Who is the Church, anyway? Simply put, the Church literally means “the called out ones.” The word “church” in our New Testament is translated from the Greek word eccelsia. In Hebrew, it actually means "calling people together for a specific purpose.” We are “called out” to be in this world but no of it. We are “called out” to be salt and light to a dying, sinful world. We are “called out” to live a sanctified life on a daily basis. We are “called out” not to become a member of a particular denomination, but to The Kingdom. His Kingdom. A Kingdom where there is no lack, but abundance. A Kingdom where healing is accepted and expected. A Kingdom where God’s prophetic Word is embraced and obeyed. A Kingdom where we put more emphasis on the importance of a daily relationship with Holy Spirit than our religious doctrines. A Kingdom where we endeavor to only do that which we see our Father doing. A Kingdom where we are willing to do what is necessary to bring our soul into submission to the Spirit so that we might grow into full maturity. A Kingdom where Jesus, and not a particular doctrine or set of doctrines, is what we worship.
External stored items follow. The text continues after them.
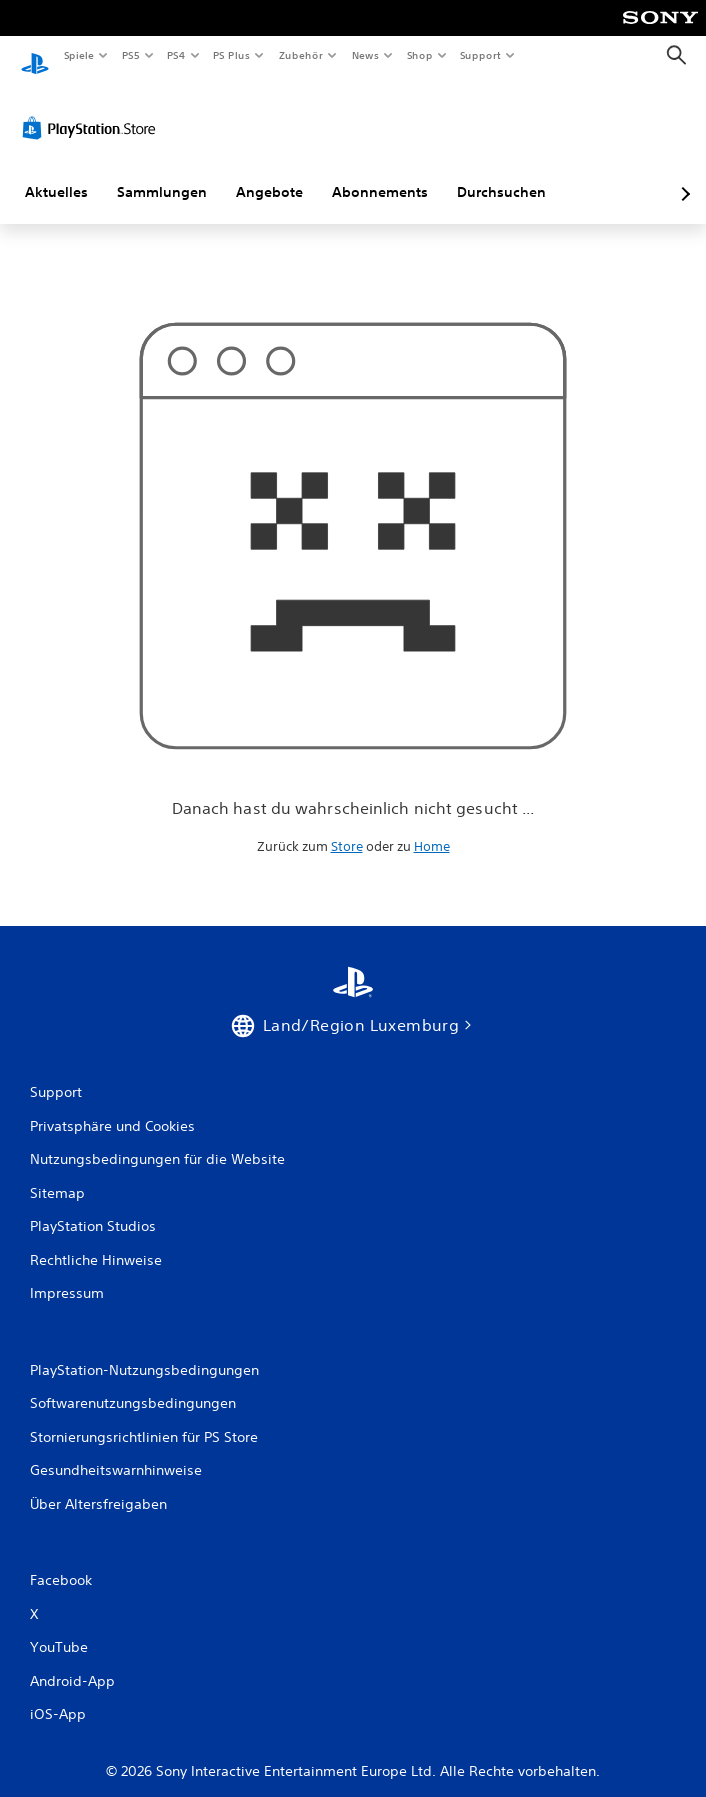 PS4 (177, 55)
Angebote (269, 173)
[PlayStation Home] (35, 55)
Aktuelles (56, 173)
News (365, 55)
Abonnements (380, 173)
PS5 (131, 55)
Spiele (78, 55)
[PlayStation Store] (93, 109)
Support (480, 55)
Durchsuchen (501, 173)
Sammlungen (162, 173)
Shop (419, 55)
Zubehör (301, 55)
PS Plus (232, 55) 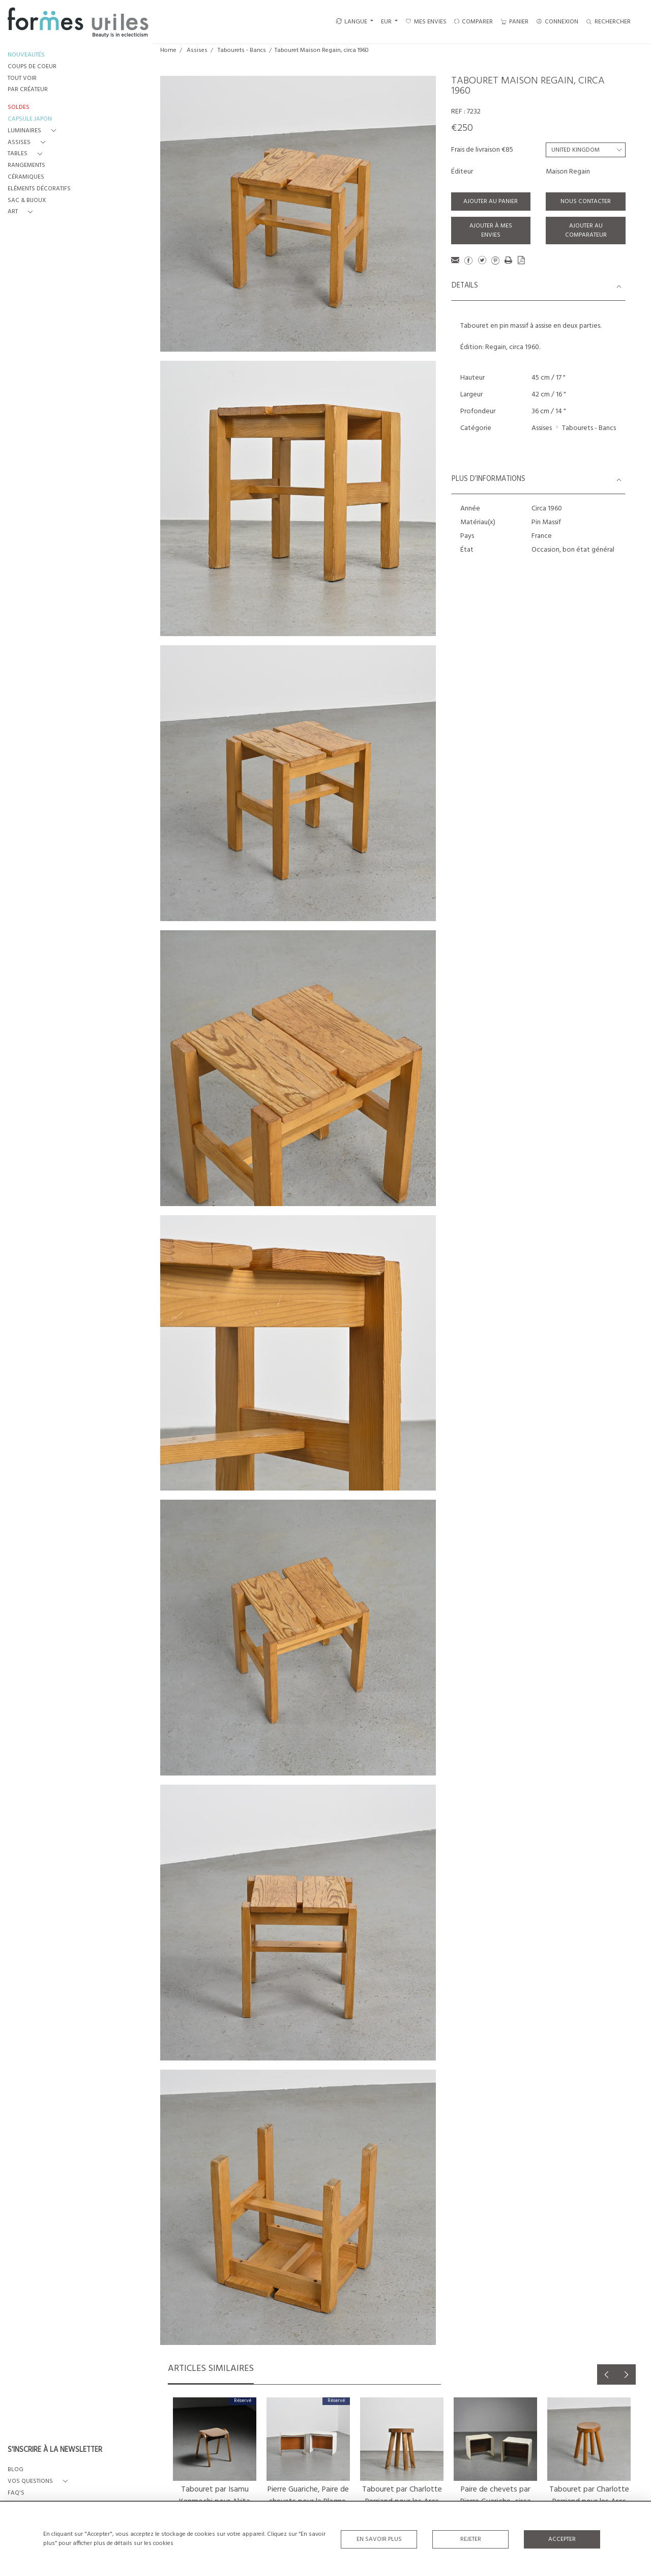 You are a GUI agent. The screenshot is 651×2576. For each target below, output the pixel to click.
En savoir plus (379, 2539)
A final point on my belief that we are the generation who will witness and experience the prophetic return of Christ and all that entails. If that belief--which originated over thirty years ago during the time of my “visitation ” is correct and not simply the result of going without food for several days, or, perhaps, some lingering effects of the sinful life I was still living a few months prior--then it is imperative that we prepare for what is racing toward us at the speed of a freight train on a downhill run. If that belief is error, then at the very least I have endeavored to live my life each day as if the return of our Lord and Savior is sooner than most would like to admit.

In closing, I’d like to say this. I chose the title for this blog because it is something the Lord said to me when I first went back to church. He whispered in my ear, “This is not your mother’s church. There isn’t a solitary preacher at the head of my Body who has the final word on My Word. Nor is My church multi-headed, like a chimera. I am The Head. I am the Way, the Truth, and the Life. Seek Me with all your heart, and you will find Me--just like I found you on that overpass."